Same growth occurs when block #102 is written etc. This is part of the reason that thin-provisioned is lower performance than flat - the disk has to have the logic to keep growing.
PS. I'm talking about v6 implementation here - I realise that LSFS is radically different.
So on v6, what happens is block #101 is re-written? My understanding was that it overwrote the existing block? But you're inferring that the block is "never overwritten". That means for something like a SQL database (where blocks are routinely re-written) then the thin-provisioned disk will keep growing and growing, filling more and more with old blocks. So eventually, the thin-provisioned disk will end up way, way bigger than the flat equivalent? If this is the case, then there was a big hole in my understanding of thin-provisioned disks in StarWind.

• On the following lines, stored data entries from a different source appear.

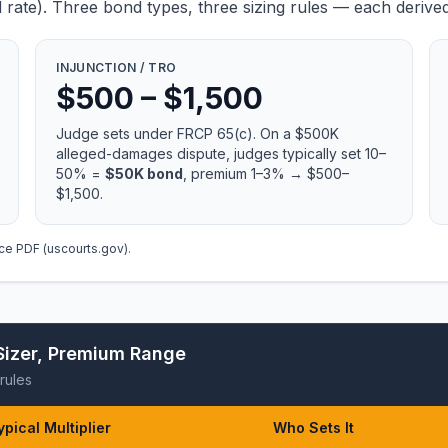
ate). Three bond types, three sizing rules — each derived
INJUNCTION / TRO
$500 – $1,500
Judge sets under
FRCP 65(c)
. On a $500K
alleged-damages dispute, judges typically set 10–
50% =
$50K bond
, premium 1–3% → $500–
$1,500.
ce PDF (uscourts.gov)
.
Sizer, Premium Range
rules
ypical Multiplier
Who Sets It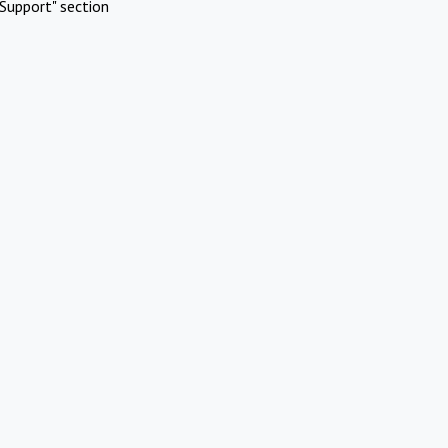
Support" section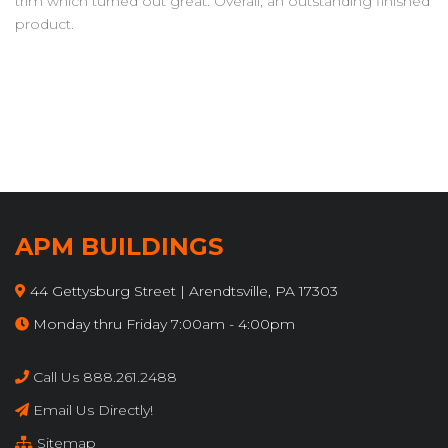
trim which turned out great. Overall, an outstanding finished
product.
APM BUILDINGS
44 Gettysburg Street | Arendtsville, PA 17303
Monday thru Friday 7:00am - 4:00pm
Call Us 888.261.2488
Email Us Directly!
Sitemap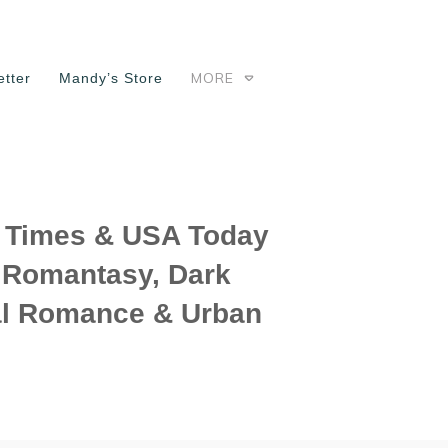
MORE
tter
Mandy’s Store
Times & USA Today
f Romantasy, Dark
l Romance & Urban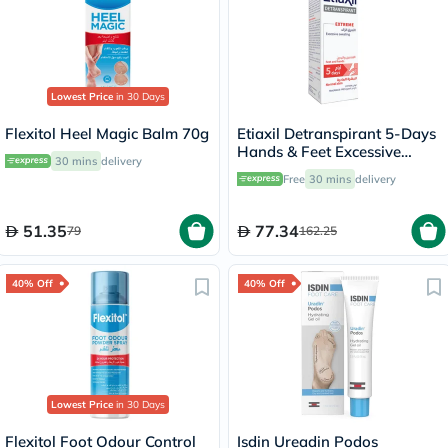
Lowest Price
in 30 Days
Flexitol Heel Magic Balm 70g
Etiaxil Detranspirant 5-Days
Hands & Feet Excessive
30 mins
delivery
Sweating Lotion 100ml
Free
30 mins
delivery
51.35
77.34
79
162.25
40% Off
40% Off
Lowest Price
in 30 Days
Flexitol Foot Odour Control
Isdin Ureadin Podos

But I am a little confused on LSFS still. I realise that in order to try and convert random writes into sequential writes, any writes whether they are a new block or a re-write of an existing block are always new writes. I can appreciate how this attempts to iron out expensive random IO. However, on it's own, it means that over time you'll run out of disk space as old blocks are never overwritten. However, you seem to be inferring there is some kind of cleanup operation that is carried out to recover those replaced blocks. Is that right?
Cheers, Rob.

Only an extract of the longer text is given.